Advantages of using a feature store

  1. Reusable Feature Pipelines: Reduces time to build predictive models by enabling the creation of feature pipelines that can be shared and reused across different teams and projects.
  2. Consistency in Feature Engineering: Ensures uniformity of features during both training and production stages, as features are engineered once and used in multiple contexts; reduces SQL redundancies
  3. Point-in-Time Correctness: Automates the maintenance of historical data which helps with retrieving correct values at any specific point in the past, crucial for predictive accuracy.
  4. User Interface (UI): Facilitate easier discovery and management of features, reducing time to model creation.
  5. Model Feature Versioning: Implements version control for features, aiding in tracking changes and maintaining consistency across model iterations.
  6. Online Feature Store: Supports real-time predictions with an online store, potentially valuable for future projects requiring immediate data processing.

Setup

Feast uses a registry that acts as a central catalog which stores the feature definitions and the necessary metadata. At GitLab we store the registry in Snowflake.

There are two ways of interacting with the Feature Store:

  1. Access already created feature views and services
  2. Creating new feature views / services locally and testing them in your own unique database/Feast registry before asking for it to be merged to the production registry

For both of these workflows you need a read access to the FEATURE_STORE.FEAST schema in Snowflake, which can be granted through Access Request.

To connect to the feature store we use the following command in python / jupyter notebook:

from feast import FeatureStore
store = FeatureStore(fs_yaml_file=[credential_yaml_file])

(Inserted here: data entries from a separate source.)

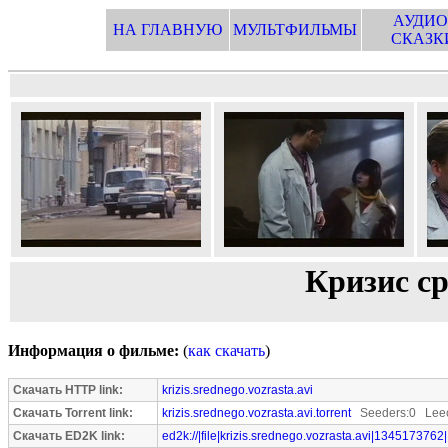
АУДИО
НА ГЛАВНУЮ
МУЛЬТФИЛЬМЫ
СКАЗК
Кризис ср
Информация о фильме:
(
как скачать
)
Скачать HTTP link:
krizis.srednego.vozrasta.avi
Скачать Torrent link:
krizis.srednego.vozrasta.avi.torrent
Seeders:0 Leec
Скачать ED2K link:
ed2k://|file|krizis.srednego.vozrasta.avi|1345173762|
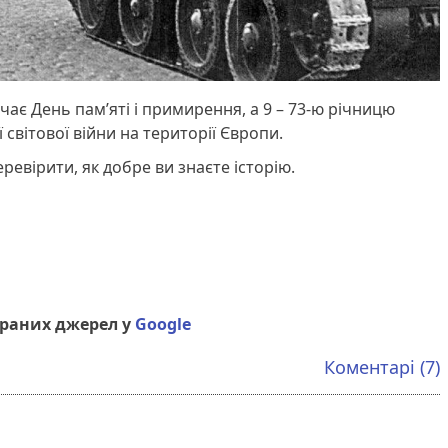
ачає День пам’яті і примирення, а 9 – 73-ю річницю
 світової війни на території Європи.
ревірити, як добре ви знаєте історію.
браних джерел у
Google
Коментарі (7)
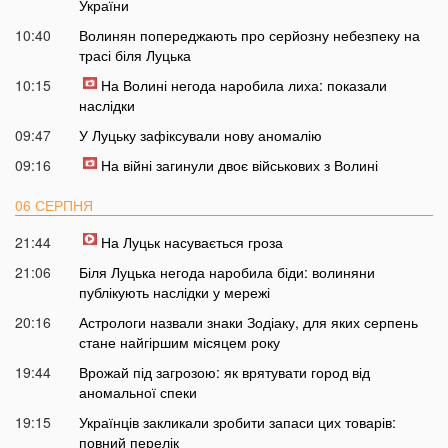
України
10:40
Волинян попереджають про серйозну небезпеку на
трасі біля Луцька
10:15
На Волині негода наробила лиха: показали
наслідки
09:47
У Луцьку зафіксували нову аномалію
09:16
На війні загинули двоє військових з Волині
06 СЕРПНЯ
21:44
На Луцьк насувається гроза
21:06
Біля Луцька негода наробила біди: волиняни
публікують наслідки у мережі
20:16
Астрологи назвали знаки Зодіаку, для яких серпень
стане найгіршим місяцем року
19:44
Врожай під загрозою: як врятувати город від
аномальної спеки
19:15
Українців закликали зробити запаси цих товарів:
повний перелік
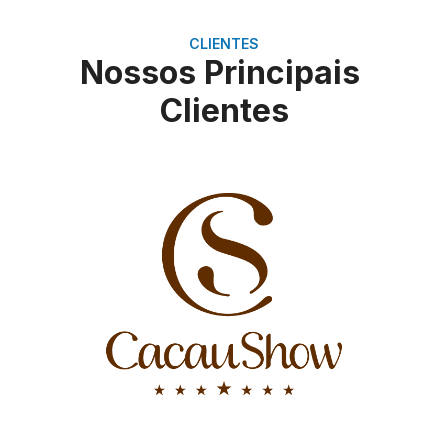
CLIENTES
Nossos Principais
Clientes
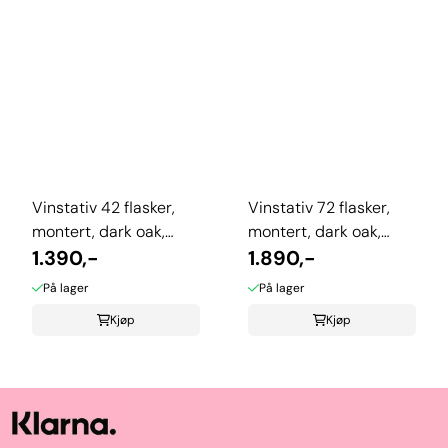
Vinstativ 42 flasker,
Vinstativ 72 flasker,
montert, dark oak,
montert, dark oak,
TWC/42ARDO
1.390,-
TWC/72ARDO
1.890,-
På lager
På lager
Kjøp
Kjøp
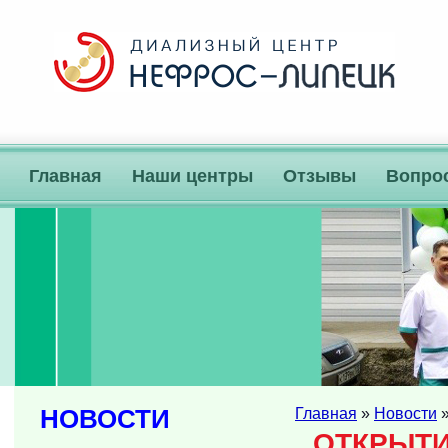
Главная
Наши центры
Отзывы
Вопро
НОВОСТИ
Главная
»
Новости
»
ОТКРЫТИ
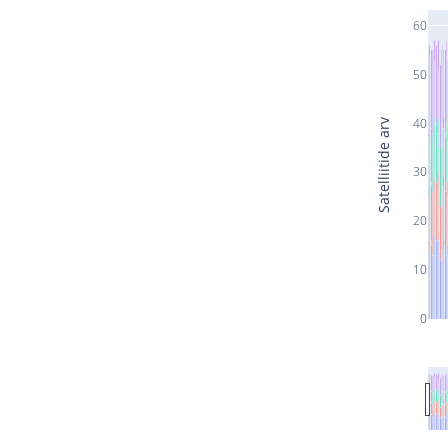
60
50
40
Satelliitide arv
30
20
10
0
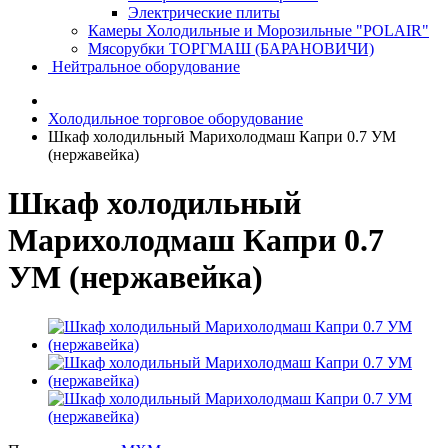
Электрические плиты
Камеры Холодильные и Морозильные "POLAIR"
Мясорубки ТОРГМАШ (БАРАНОВИЧИ)
Нейтральное оборудование
Холодильное торговое оборудование
Шкаф холодильный Марихолодмаш Капри 0.7 УМ
(нержавейка)
Шкаф холодильный
Марихолодмаш Капри 0.7
УМ (нержавейка)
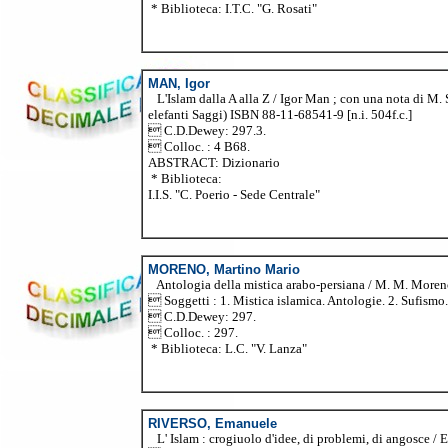
* Biblioteca: I.T.C. "G. Rosati"
MAN, Igor
L'Islam dalla A alla Z / Igor Man ; con una nota di M. 
elefanti Saggi) ISBN 88-11-68541-9 [n.i. 504f.c.]
 C.D.Dewey: 297.3.
 Colloc. : 4 B68.
ABSTRACT: Dizionario
* Biblioteca:
I.I.S. "C. Poerio - Sede Centrale"
MORENO, Martino Mario
Antologia della mistica arabo-persiana / M. M. Moreno. 
 Soggetti : 1. Mistica islamica. Antologie. 2. Sufismo.
 C.D.Dewey: 297.
 Colloc. : 297.
* Biblioteca: L.C. "V. Lanza"
RIVERSO, Emanuele
L' Islam : crogiuolo d'idee, di problemi, di angosce / Em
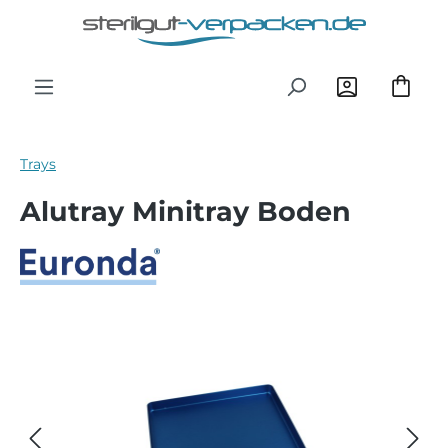
Zum Hauptinhalt springen
Trays
Alutray Minitray Boden
Bildergalerie überspringen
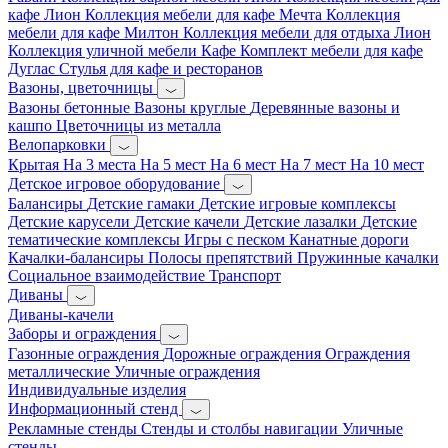
кафе Лион
Коллекция мебели для кафе Мечта
Коллекция
мебели для кафе Милтон
Коллекция мебели для отдыха Лион
Коллекция уличной мебели Кафе
Комплект мебели для кафе
Дуглас
Стулья для кафе и ресторанов
Вазоны, цветочницы
Вазоны бетонные
Вазоны круглые
Деревянные вазоны и
кашпо
Цветочницы из металла
Велопарковки
Крытая
На 3 места
На 5 мест
На 6 мест
На 7 мест
На 10 мест
Детское игровое оборудование
Балансиры
Детские гамаки
Детские игровые комплексы
Детские карусели
Детские качели
Детские лазалки
Детские
тематические комплексы
Игры с песком
Канатные дороги
Качалки-балансиры
Полосы препятствий
Пружинные качалки
Социальное взаимодействие
Транспорт
Диваны
Диваны-качели
Заборы и ограждения
Газонные ограждения
Дорожные ограждения
Ограждения
металлические
Уличные ограждения
Индивидуальные изделия
Информационный стенд
Рекламные стенды
Стенды и столбы навигации
Уличные
стенды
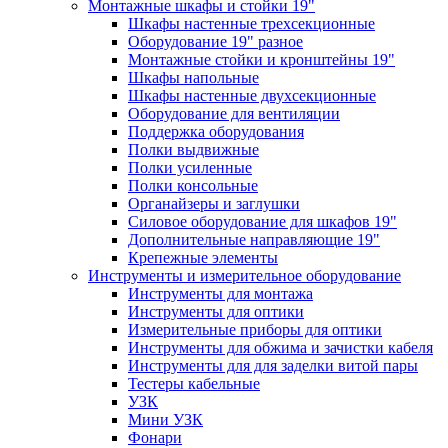
Монтажные шкафы и стойки 19"
Шкафы настенные трехсекционные
Оборудование 19" разное
Монтажные стойки и кронштейны 19"
Шкафы напольные
Шкафы настенные двухсекционные
Оборудование для вентиляции
Поддержка оборудования
Полки выдвижные
Полки усиленные
Полки консольные
Органайзеры и заглушки
Силовое оборудование для шкафов 19"
Дополнительные направляющие 19"
Крепежные элементы
Инструменты и измерительное оборудование
Инструменты для монтажа
Инструменты для оптики
Измерительные приборы для оптики
Инструменты для обжима и зачистки кабеля
Инструменты для для заделки витой пары
Тестеры кабельные
УЗК
Мини УЗК
Фонари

Here [credential_yaml_file] indicates the YAML file with the necessary credentials to connect to the feature store. There are currently 3 credential files that can be chosen (these can be found in the Feast repository):

  1. production_feature_store.yaml: This one connects to the production registry stored in the Snowflake database.schema FEATURE_STORE.FEAST. This YAML is used by the models ran in production and/or trained by CI.
  2. production_local_feature_store.yaml: Similar to above, instead it uses your Snowflake credentials instead of production ones.
  3. staging_local_feature_store.yaml: This one connects to your personal Snowflake database and uses the registry stored there. For example, {YOUR_USER}_PROD.FEAST. This yaml file is only needed if you intend to follow the second workflow.

Instruction

If you only want to interact with the Feature Store as described in the first option (fetching already made feature views / services), then follow only the first 3 steps. If you also want to create new and/or modify feature views and services, complete all of them:

  1. Set up the environment variables in your ~/.zshrc file. These are the variables that are referenced in the [credential_yaml_files]:

    # Feast Development variables
    export FEAST_DEV_SNOWFLAKE_ACCOUNT="GITLAB"
    export FEAST_DEV_SNOWFLAKE_USER="{USER}@gitlab.com"
    export FEAST_DEV_SNOWFLAKE_AUTHENTICATOR="externalbrowser"
    export FEAST_DEV_SNOWFLAKE_ROLE="{USER}"
    export FEAST_DEV_SNOWFLAKE_WAREHOUSE="DEV_XS"
    export FEAST_DEV_SNOWFLAKE_SCHEMA="FEAST"
    export FEAST_DEV_SNOWFLAKE_DATABASE="{USER}_PROD"
    export FEAST_PROD_SNOWFLAKE_DATABASE="FEATURE_STORE"
    export FEAST_PROD_SNOWFLAKE_SCHEMA="FEAST"
    export FEAST_USAGE=False
    

    Where user correspond to your snowflake user. For example, JPEGUERO. Make sure {USER} is in uppercase.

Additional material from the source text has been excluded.